While he isn’t completely where he wants to be, stuff-wise, Lester was happy with the results he got overall.
“There were some hard-hit balls tonight, but at the same time we got some weak contact in there as well, which I’ll build off of, but something to build off of. Like I said, the stuff wasn’t quite there, but we were able to navigate.
“Alex [Avila] doing a great job back there of navigating me through that whole thing.”
When he got through five, Martinez thought that was good enough for the first time out this season.
“He wanted to go back out. I’m not going to lie to you, you know. But that’s the kind of guy he is.”
Lester said it was just an important step for him to get out there in a big league game and setting.
“I think for me it’s getting out there, it’s getting my feet under me and kind of building off of tonight. I think any time you can get in a big league game you can start evaluating for what [your pitches] are as opposed to trying to nitpick things when you’re down in a situation that doesn’t really have any — I guess any results — you can roll the inning any time you want, there’s no accountability I guess is what I’m trying to say.

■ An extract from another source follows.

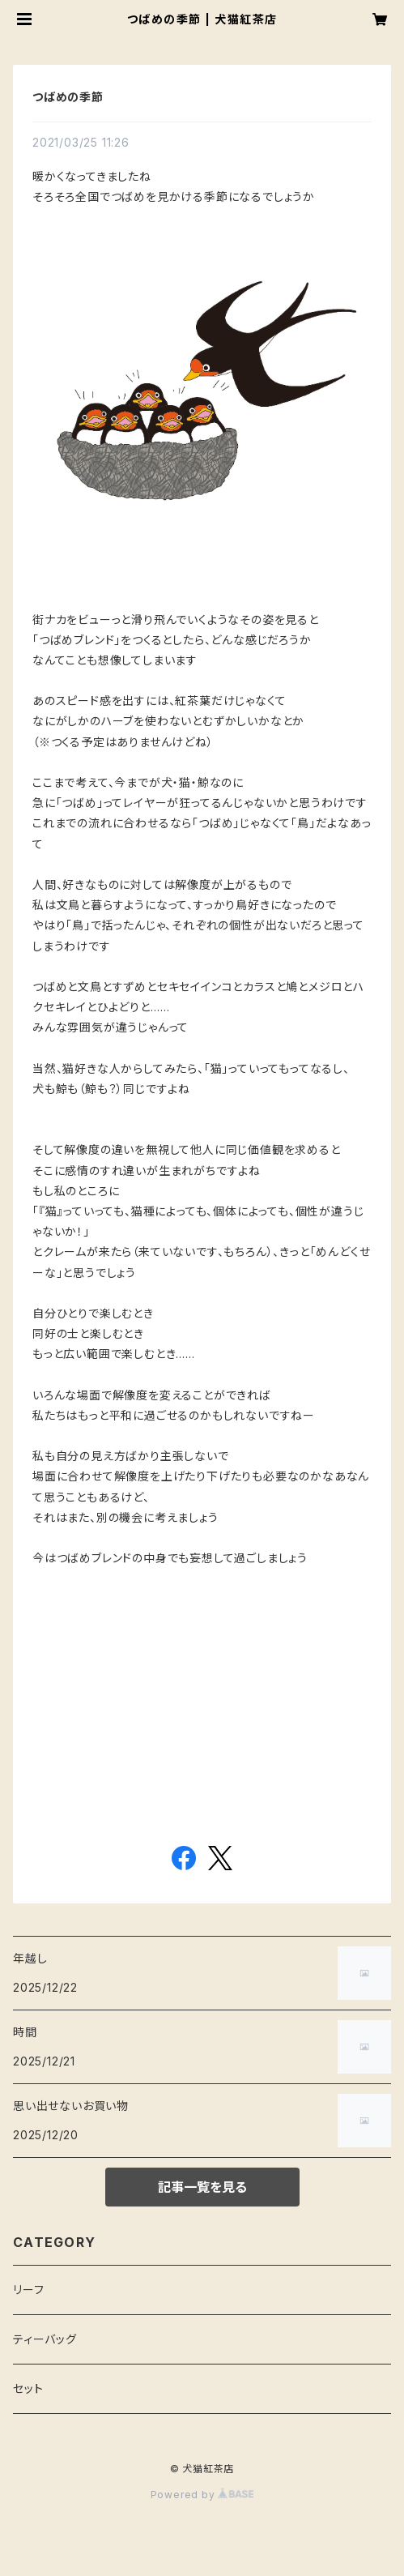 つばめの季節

To be here it makes things where you can analyze a little bit more.”
“Jon was Jon,” Schwarber said after the walk-off win.

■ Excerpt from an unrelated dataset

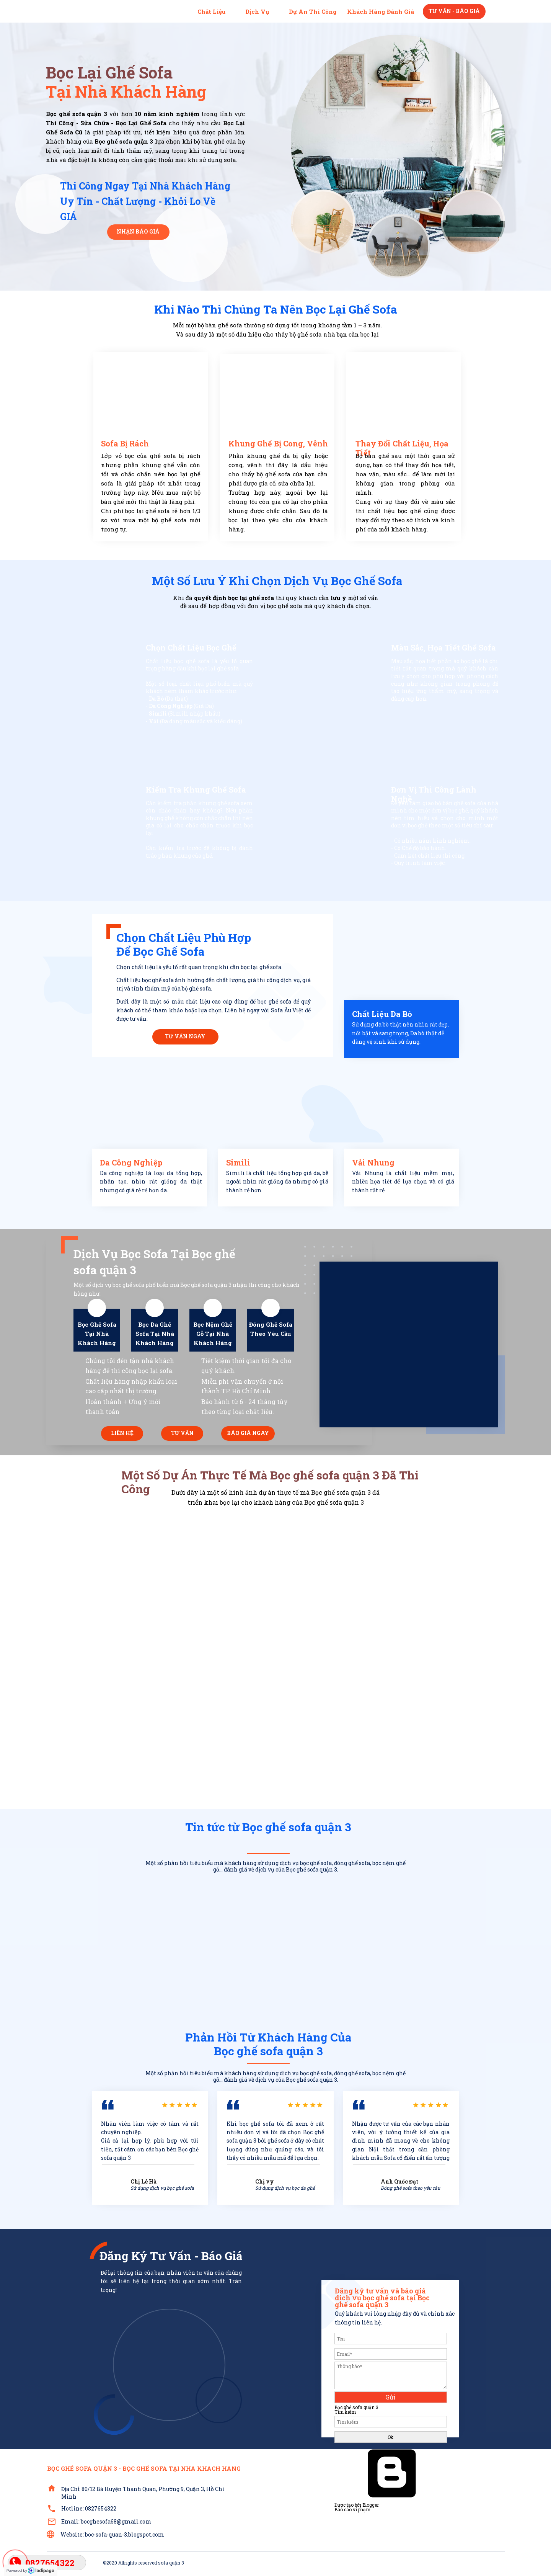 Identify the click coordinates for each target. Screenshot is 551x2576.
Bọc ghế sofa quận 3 (356, 2407)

“I’ve seen it for five years now, going on six, and he’s been doing it for way longer than I’ve seen him doing it. The guy is an ultimate professional.
“I know that he was itching to get back out here and get on the mound and contribute to getting some wins out here. Unfortunately, we weren’t able to get the job done for him there, and get him that first W under his best, but the guy pitched one hell of a ballgame.”